On the one hand, the default position of the economic commentator class is to continue to ‘big up’ Ireland’s infamously overblown gross domestic product (GDP) figure and continue to describe Ireland’s economic performance in terms of percentage changes in GDP.

These have only a tenuous link to jobs and Irish economy expenditure. A unique endless pipeline of inward investment and a rising tide that lifts all boats.

E.g. despite economic and social onslaught from Covid-19, Irish GDP grew by 3.6 % in 2020; the only country in the western world with a positive GDP growth figure and yet unemployment stood at 21% by the year end.

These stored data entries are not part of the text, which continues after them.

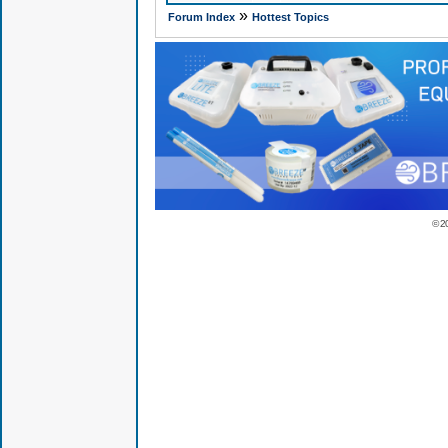
»
Forum Index
Hottest Topics
© 2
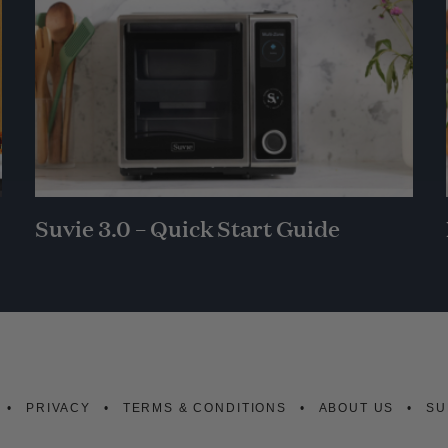
Suvie 3.0 – Quick Start Guide
PRIVACY
TERMS & CONDITIONS
ABOUT US
SU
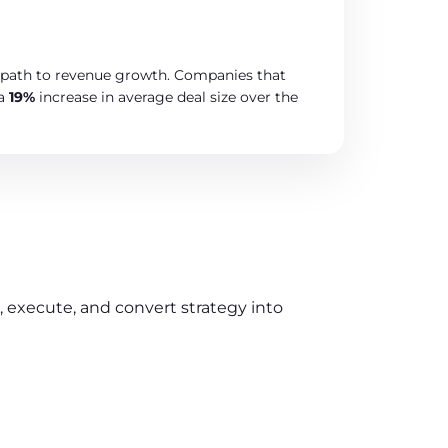
ar path to revenue growth. Companies that
 a
19%
increase in average deal size over the
execute, and convert strategy into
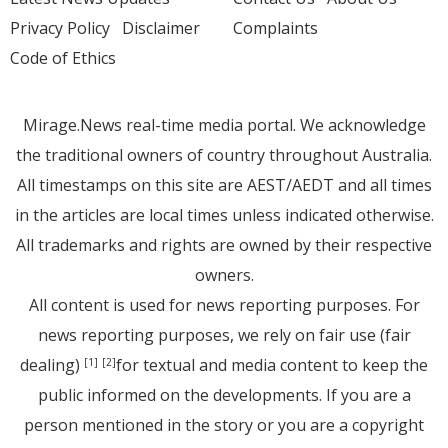
Privacy Policy
Disclaimer
Complaints
Code of Ethics
Mirage.News real-time media portal. We acknowledge
the traditional owners of country throughout Australia.
All timestamps on this site are AEST/AEDT and all times
in the articles are local times unless indicated otherwise.
All trademarks and rights are owned by their respective
owners.
All content is used for news reporting purposes. For
news reporting purposes, we rely on fair use (fair
dealing)
for textual and media content to keep the
[1]
[2]
public informed on the developments. If you are a
person mentioned in the story or you are a copyright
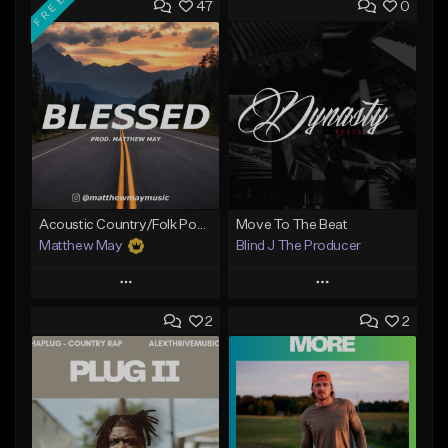
FREE
47
0
Acoustic Country/Folk Pop Type Beat - "Blessed"
Move To The Beat
Matthew May
Blind J The Producer
Play
Play
2
2
Add to Queue
Add to Queue
Add To Playlist
Add To Playlist
Like Beat
Like Beat
Download Item
From $29.99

While I accept that this highly distorting misuse of ‘official economic accounting’ diminishes agriculture’s real Irish economy impact, Irish agriculture’s main (if not only), communication platform continues to be around the row in the dressing room.

I am particularly and most stridently (but not solely) referring to beef prices and farm incomes,

A reasonable conclusion by the few sympathetic commentators such as Prof. John Fitzgerald who acknowledges the realities of rural economies, is that the more beef they produce the less income beef farmers earn, and so they should instead be incentivised to get out of beef and move into forestry.

For as long as these twin peaks of misrepresentation of economic impact, resilience and relevance continue to frame Irish agriculture in the Irish economy, while at the same time the agri sector doesn’t positively communicate its unique economic impact and continuing relevance, then the sector will continue to be vulnerable to ideological bandwagons like the environmental lobby.

Looking at the last two years in particular, the absence of an agri sector response that speaks positively about its relevance and responsibility, allowed this bandwagon to drive its own agenda i.e the unilateral suppression of Irish agrioutput and income.